La Demora

By 03 March, 2013

Old age is an issue which will affect us all at some point. Most of us still have a fair bit of time to prepare for its onset. In the meantime however, we’ll have to come to terms with its effects on our loved ones and the pressures involved. La Demora is a film which tries to explore the tensions in the relationship between an ageing father and his devoted, but flawed, daughter who succumbs to a very cruel, but very human wobble.
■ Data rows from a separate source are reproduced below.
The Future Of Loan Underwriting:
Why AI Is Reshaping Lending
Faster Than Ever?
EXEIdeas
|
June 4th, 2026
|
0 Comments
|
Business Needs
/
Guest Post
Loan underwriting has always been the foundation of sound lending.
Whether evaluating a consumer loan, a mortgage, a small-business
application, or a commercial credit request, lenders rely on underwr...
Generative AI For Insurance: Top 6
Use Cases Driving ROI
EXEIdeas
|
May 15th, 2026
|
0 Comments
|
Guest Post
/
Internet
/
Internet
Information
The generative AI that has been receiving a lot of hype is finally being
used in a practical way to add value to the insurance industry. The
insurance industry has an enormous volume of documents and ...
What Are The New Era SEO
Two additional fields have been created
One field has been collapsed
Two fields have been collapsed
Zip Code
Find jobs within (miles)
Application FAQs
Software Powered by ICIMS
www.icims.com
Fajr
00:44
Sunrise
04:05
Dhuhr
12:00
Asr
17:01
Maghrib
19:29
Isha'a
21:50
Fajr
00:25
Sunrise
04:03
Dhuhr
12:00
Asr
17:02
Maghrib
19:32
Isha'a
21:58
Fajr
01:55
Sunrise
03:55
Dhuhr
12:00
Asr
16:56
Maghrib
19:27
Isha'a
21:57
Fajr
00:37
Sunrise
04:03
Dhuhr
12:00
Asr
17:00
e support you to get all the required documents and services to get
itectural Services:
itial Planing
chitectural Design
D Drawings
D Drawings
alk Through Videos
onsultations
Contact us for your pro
The film quickly establishes the nature of María’s juggling act as a single mother. Her father, Augustín needs help washing, even though at the moment, he can just about perform some of it himself; the youngest two of her kids noisily fight over nothing while María tries to ready them for school; and the eldest child has reached the age where she is self-conscious about her mum not giving her school trip money on time. As is common among the elderly, Augustín still clings to some semblance of self sufficiency and is in denial about the extent of his dementia. Maria notices him spoon an extra load of sugar into his mate: “I know, I like it that way,” he uncomfortably asserts. Later on that day while he is left unsupervised, Augustín wanders off into town to get some bread and gets himself slightly confused and lost trying to find where he used to live.
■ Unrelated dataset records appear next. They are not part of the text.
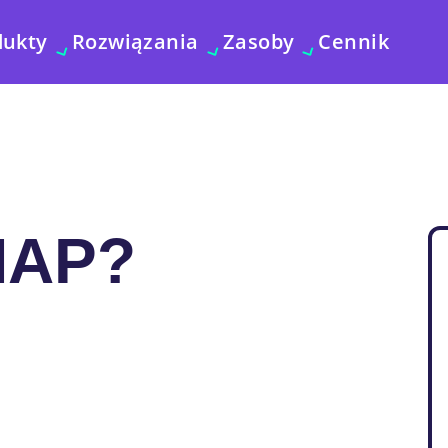
dukty
Rozwiązania
Zasoby
Cennik
MAP?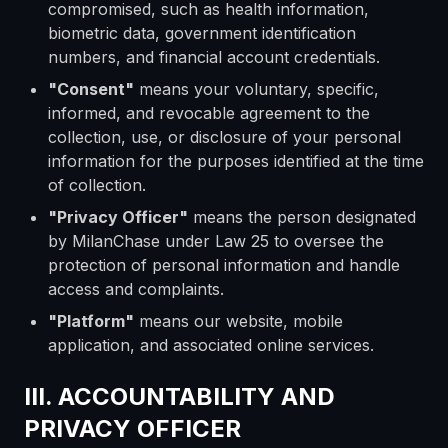
compromised, such as health information,
biometric data, government identification
numbers, and financial account credentials.
"Consent"
means your voluntary, specific,
informed, and revocable agreement to the
collection, use, or disclosure of your personal
information for the purposes identified at the time
of collection.
"Privacy Officer"
means the person designated
by MilanChase under Law 25 to oversee the
protection of personal information and handle
access and complaints.
"Platform"
means our website, mobile
application, and associated online services.
III. ACCOUNTABILITY AND
PRIVACY OFFICER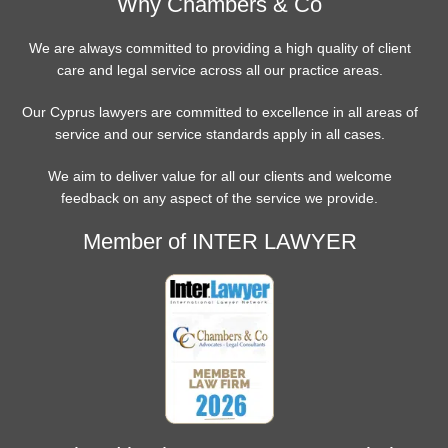
Why Chambers & Co
We are always committed to providing a high quality of client
care and legal service across all our practice areas.
Our Cyprus lawyers are committed to excellence in all areas of
service and our service standards apply in all cases.
We aim to deliver value for all our clients and welcome
feedback on any aspect of the service we provide.
Member of INTER LAWYER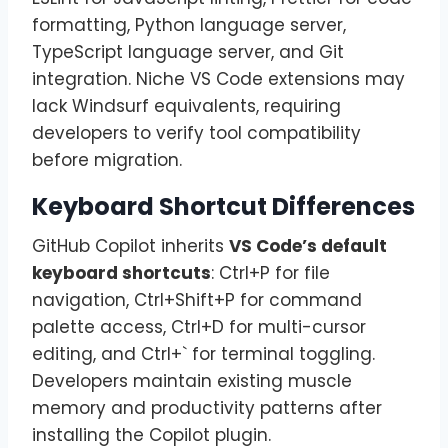
formatting, Python language server,
TypeScript language server, and Git
integration. Niche VS Code extensions may
lack Windsurf equivalents, requiring
developers to verify tool compatibility
before migration.
Keyboard Shortcut Differences
GitHub Copilot inherits
VS Code’s default
keyboard shortcuts
: Ctrl+P for file
navigation, Ctrl+Shift+P for command
palette access, Ctrl+D for multi-cursor
editing, and Ctrl+` for terminal toggling.
Developers maintain existing muscle
memory and productivity patterns after
installing the Copilot plugin.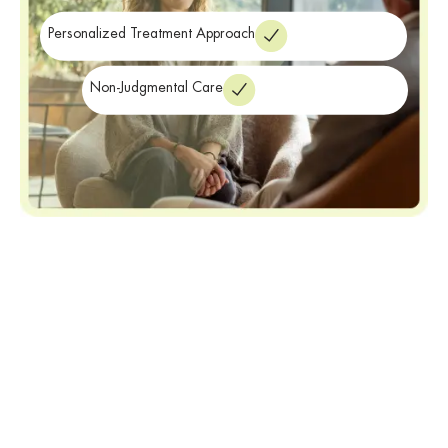
treatment
near Melville NY.
Personalized Treatment Approach
Non-Judgmental Care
María’s income comes from freelance work sewing the detail onto denim pockets. The fragility of this position is made clear when she overhears a conversation while at the factory delivering a completed shipment. Some of the permanent staff complain about their working conditions and one suggests a strike, only for the other to berate the temp workers for never bothering to join in any union activity and being happy to scab for double wages. As she storms out, María sets them straight about her lack of holiday pay, health insurance and job security – even though she’s been doing the same work for five years running.

Maria’s lack of support is further underlined when she tries to apply for a state funded nursing home. She is told that they are usually reserved for those even worse off than her, and with parents who are more ill and more precariously housed than Augustín, who sleeps on the sofa while the rest of the family share the one other room.

Despite all of María’s running around, she is not depicted as a saint. She has a limited temper and can even be rude and insensitive, occasionally talking about Augustín as if he isn’t there, can’t hear or can’t understand: “No more trouble out of him or we’ll have to put a cowbell round his neck.” We are left to decide if the words bounce off or if they hurt. There are enduring shots of Augustín’s old face wrinkled with conflicting emotions, with little to no soundtrack to point our emotions in a specific direction. Augustín probably isn’t quite sure how he feels himself, and it is great that he is played by a first time actor – like the rest of the cast beside María (Roxana Blanco) – to really play on that ambiguity.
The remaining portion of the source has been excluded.